Je viens de passer en revue le blogue du petit comique qui fait parler de lui ces jours-ci. Je comprends la démarche, d’ailleurs c’est un peu ce que je fais ici. Je ne peux toutefois m’empêcher d’être choquée par certaines des opinions qui y sont exprimées, notamment en ce qui concerne le choix de l’accouchement naturel. Je n’ai jamais été enceinte et je n’ai jamais accouché, mais en tant que femme en âge de le faire, je me sens interpellée. D’autant plus que certaines personnes de ma connaissance ont soit vécu ledit accouchement naturel, soit formulé un désir de le faire mais n’ont pu le réaliser par manque de sages-femmes, et me semblaient avoir des raisons sensées (je tiens d’ailleurs à souligner qu’elles sont toutes moins « granoles » que moi).
On trouve étrange, et même « granole », de ne pas vouloir être sur la dope pendant un moment important de sa vie ? Il ne faudrait peut-être pas que je m’en étonne outre mesure puisque je vis dans une société qui tente d’évacuer la douleur au point de la nier, tout en banalisant au maximum les drogues dites « légales » (bien sûr, la marijuana, c’est mal, il ne faut pas y toucher, pas la regarder, il ne faut même pas la nommer de peur d’éveiller les soupçons, mais on passe pour un malpoli quand on refuse le verre de vin qu’on nous impose à l’arrivée dans une soirée. D’expérience, je peux affirmer qu’il est plus difficile socialement d’arrêter de prendre de l’alcool que de devenir végétarien, deux habitudes pourtant reconnues, même par les médecins, comme bénéfiques pour la santé). Si on peut se permettre d’être saoûl à son propre mariage, pourquoi ne pas se geler à l’accouchement ?

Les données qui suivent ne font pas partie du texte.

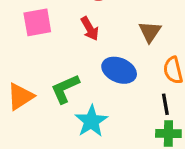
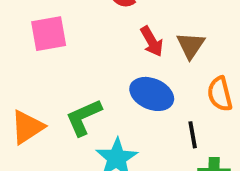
red arrow: (90, 29) -> (152, 41), moved
black line: (165, 104) -> (193, 135), moved

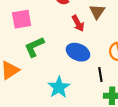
brown triangle: (191, 45) -> (97, 12), moved
green L-shape: (84, 117) -> (34, 47), moved

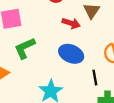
red arrow: (78, 23) -> (71, 23), turned -42

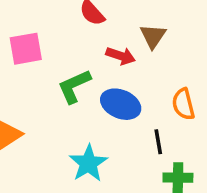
green L-shape: (25, 48) -> (74, 86), moved

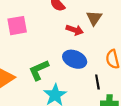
green L-shape: (74, 86) -> (39, 70), moved

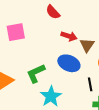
brown triangle: (94, 18) -> (87, 45), moved

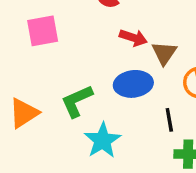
blue ellipse: (69, 63) -> (133, 84), turned -30

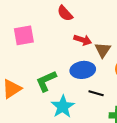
black line: (169, 120) -> (96, 93), moved, turned -64

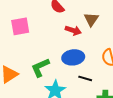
brown triangle: (103, 50) -> (91, 19), moved

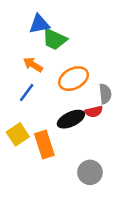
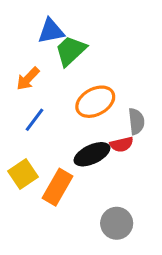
green trapezoid: (55, 39) -> (71, 51), turned 112
orange arrow: (33, 65) -> (28, 79), moved, turned -78
orange rectangle: (44, 144) -> (57, 187), turned 48

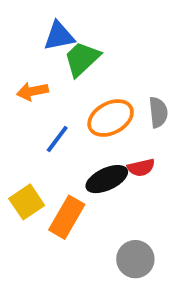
orange arrow: (28, 79) -> (32, 91), turned 35
blue line: (34, 120) -> (57, 139), moved
gray semicircle: (136, 121) -> (158, 112), moved

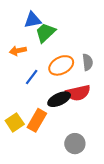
red semicircle: (141, 168) -> (78, 93), size x1.6
yellow square: (27, 202) -> (15, 122), moved

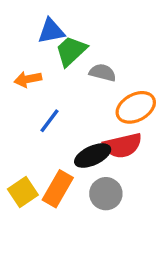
gray semicircle: (88, 62) -> (103, 73), moved, turned -70
orange ellipse: (61, 65) -> (136, 107), moved
gray circle: (75, 144) -> (106, 194), moved

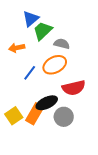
blue triangle: (51, 31) -> (31, 19), turned -30
orange ellipse: (136, 107) -> (55, 65), moved
black ellipse: (93, 156) -> (47, 103), moved

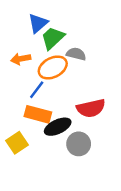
orange ellipse: (55, 65) -> (53, 67), moved
orange rectangle: (35, 114) -> (38, 114), moved, turned 75

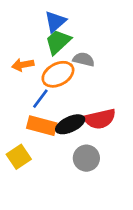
blue triangle: (38, 23) -> (55, 22), moved
black ellipse: (58, 127) -> (70, 124), moved

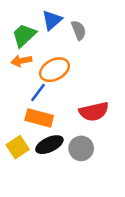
green trapezoid: (58, 42) -> (24, 35), moved
gray semicircle: (84, 59) -> (79, 30), moved, turned 54
black ellipse: (70, 124) -> (49, 145), moved

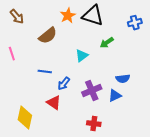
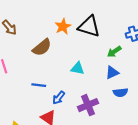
green arrow: (107, 43) -> (114, 52), moved
cyan triangle: (82, 56) -> (78, 68), turned 48
blue triangle: (115, 96) -> (112, 73), moved

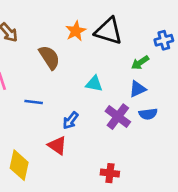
brown semicircle: (42, 47) -> (49, 57), turned -84
blue line: (39, 85) -> (34, 102), moved
purple cross: (88, 105) -> (118, 117), moved, turned -30

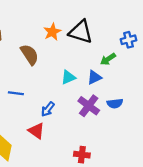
cyan triangle: (94, 84) -> (68, 77), turned -35
blue triangle: (138, 89) -> (94, 77), moved

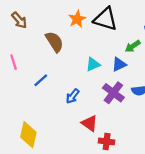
blue line: (16, 93) -> (41, 80), turned -49
red triangle: (36, 131) -> (90, 123), moved

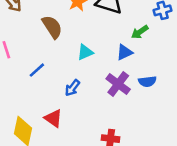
cyan triangle: (93, 64) -> (85, 52), moved
red triangle: (90, 123) -> (53, 118), moved

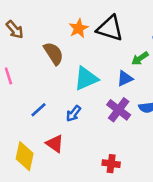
cyan triangle: (85, 52) -> (86, 78), size x1.5
blue line: (37, 70) -> (38, 110), moved

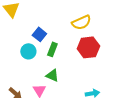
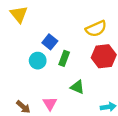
green triangle: (52, 75) -> (77, 87), moved

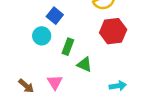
green rectangle: (64, 58) -> (68, 47), moved

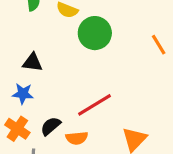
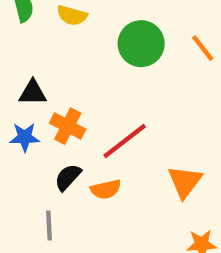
green circle: (95, 33) -> (141, 44), moved
orange cross: (17, 129) -> (68, 126), moved

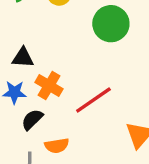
black semicircle: (68, 177) -> (32, 120), moved
orange semicircle: (106, 189) -> (57, 146), moved

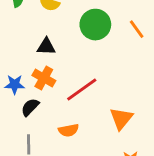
black triangle: (23, 58) -> (46, 47), moved
orange semicircle: (57, 146) -> (69, 130), moved

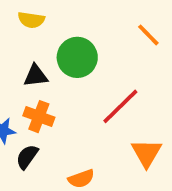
green circle: (95, 25) -> (77, 57), moved
red line: (82, 90) -> (120, 106), moved

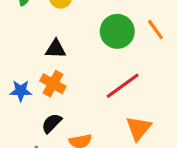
green circle: (77, 57) -> (117, 31), moved
black semicircle: (27, 157) -> (52, 123), moved

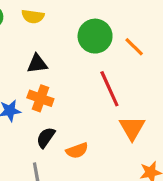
orange line: (155, 29) -> (134, 47), moved
red line: (123, 86) -> (109, 89), turned -69

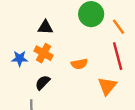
red line: (109, 89) -> (118, 56), moved
orange semicircle: (77, 151) -> (79, 64), moved

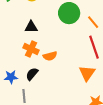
blue star: (20, 58) -> (11, 77), moved
orange semicircle: (79, 64) -> (50, 56), moved

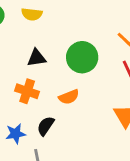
green circle: (69, 13) -> (82, 57), moved
orange cross: (31, 49) -> (27, 91), moved

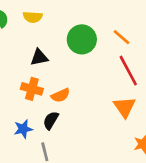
green circle: (82, 57) -> (82, 39), moved
orange semicircle: (69, 97) -> (61, 95), moved

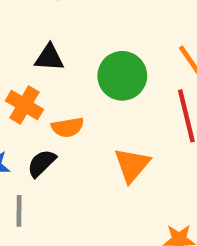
green circle: (82, 39) -> (122, 76), moved
orange triangle: (125, 107) -> (132, 165), moved

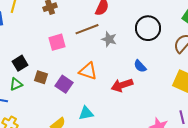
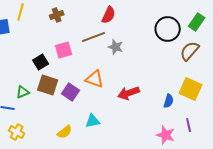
black circle: (148, 28) -> (168, 29), moved
black square: (20, 63) -> (41, 62), moved
blue semicircle: (140, 66) -> (169, 101), moved, turned -120
brown square: (41, 77) -> (48, 85), size x1.5

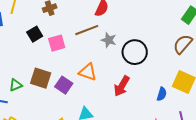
black circle: (168, 29) -> (135, 52), moved
black square: (41, 62) -> (35, 34), moved
red arrow: (129, 93) -> (122, 86), turned -40

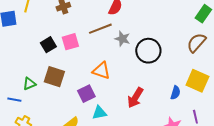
black square: (35, 34) -> (48, 45), moved
purple square: (64, 85) -> (86, 94), moved, turned 30
red arrow: (122, 86) -> (135, 98), moved

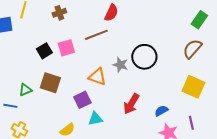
gray star: (122, 39) -> (120, 65), moved
blue semicircle: (175, 93) -> (161, 111), moved, turned -136

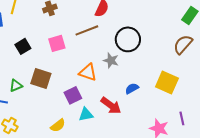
black square: (44, 51) -> (23, 46), moved
black circle: (144, 57) -> (128, 39), moved
yellow square: (193, 87) -> (167, 82), moved
red arrow: (131, 104) -> (111, 105), moved, turned -85
blue semicircle: (161, 111) -> (132, 88), moved

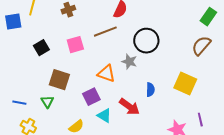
green triangle: (16, 85) -> (47, 102), moved, turned -40
blue semicircle: (132, 88) -> (150, 90), turned 120
cyan triangle: (86, 114) -> (104, 116), turned 42

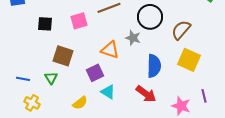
brown semicircle: (201, 46) -> (181, 30), moved
black square: (41, 48) -> (45, 24), turned 35
blue semicircle: (150, 90) -> (154, 66), size x1.6
red arrow: (129, 107) -> (146, 94), moved

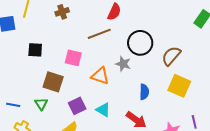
pink square: (79, 21) -> (73, 58), moved, turned 30
blue semicircle: (154, 66) -> (144, 92), size x0.7
purple square: (95, 73) -> (77, 106), moved
cyan triangle: (108, 92) -> (103, 110), moved

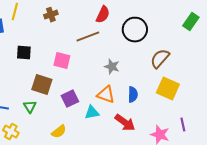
black circle: (140, 43) -> (135, 30), moved
orange triangle: (100, 76) -> (106, 95), moved
purple square: (77, 106) -> (70, 99), moved
cyan triangle: (103, 110) -> (92, 113), turned -42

La tâche ingrate de produire la chair à canon nous revient, oui mesdames. Et il ne faudrait surtout pas rester à la maison à s’en occuper, non, il n’y a que les paresseuses qui font ça, il faut avoir une carrière en plus, pas le choix ! Le syndrôme de Martha Stewart, vous connaissez ? Tout ça pour une progéniture qui n’en a pas pour longtemps à vivre, à en juger par la manière dont nous traitons la planète. Mais n’importe, il faut faire des bébés, élément essentiel au fonctionnement de notre économie qui en a particulièrement besoin par les temps qui courent. Faudrait-il en plus le faire à la manière que le médecin nous impose, en rouspétant le moins possible, de préférence en dormant ? Bien sûr ils vont nous servir l’argument de la douleur. Bien sûr, ce doit être douloureux d’accoucher, et probablement bien plus que je l’imagine, mais ne saviez-vous pas que la vie est faite de douleur et de souffrances ? Même avec les anesthésiants les plus parfaits, le jour viendra où, pour une raison ou une autre, la pilule miracle ne sera pas au rendez-vous et il vous faudra affronter la réalité tout seul, alors il vaut mieux être préparé. D’ailleurs, s’il fallait toujours utiliser un moyen aussi grossier pour combattre toute forme de douleur, je me serais probablement jetée par une fenêtre avant d’avoir l’âge de procréer (ok, j’ai dit que je n’allais pas banaliser le suicide. Amis lecteurs, il y a une solution. Je vous en prie, ne vous suicidez pas. Ou plutôt, lisez au moins ce texte de Brad avant).
Madame Laporie se fait un peu plus polémique aujourd’hui. J’espère pour vous que ça ne durera pas. Il se trouve que j’ai deux bonnes amies qui sont enceintes actuellement et j’ai tendance à prendre personnel les questions qui touchent les droits des femmes. Et je préparais justement quelque chose sur ce joyeux thème qu’est la maternité. Cela pourra peut-être intéresser Mme Vintage qui s’étonnait que je sois une femme. Préparez-vous à en avoir d’autres preuves.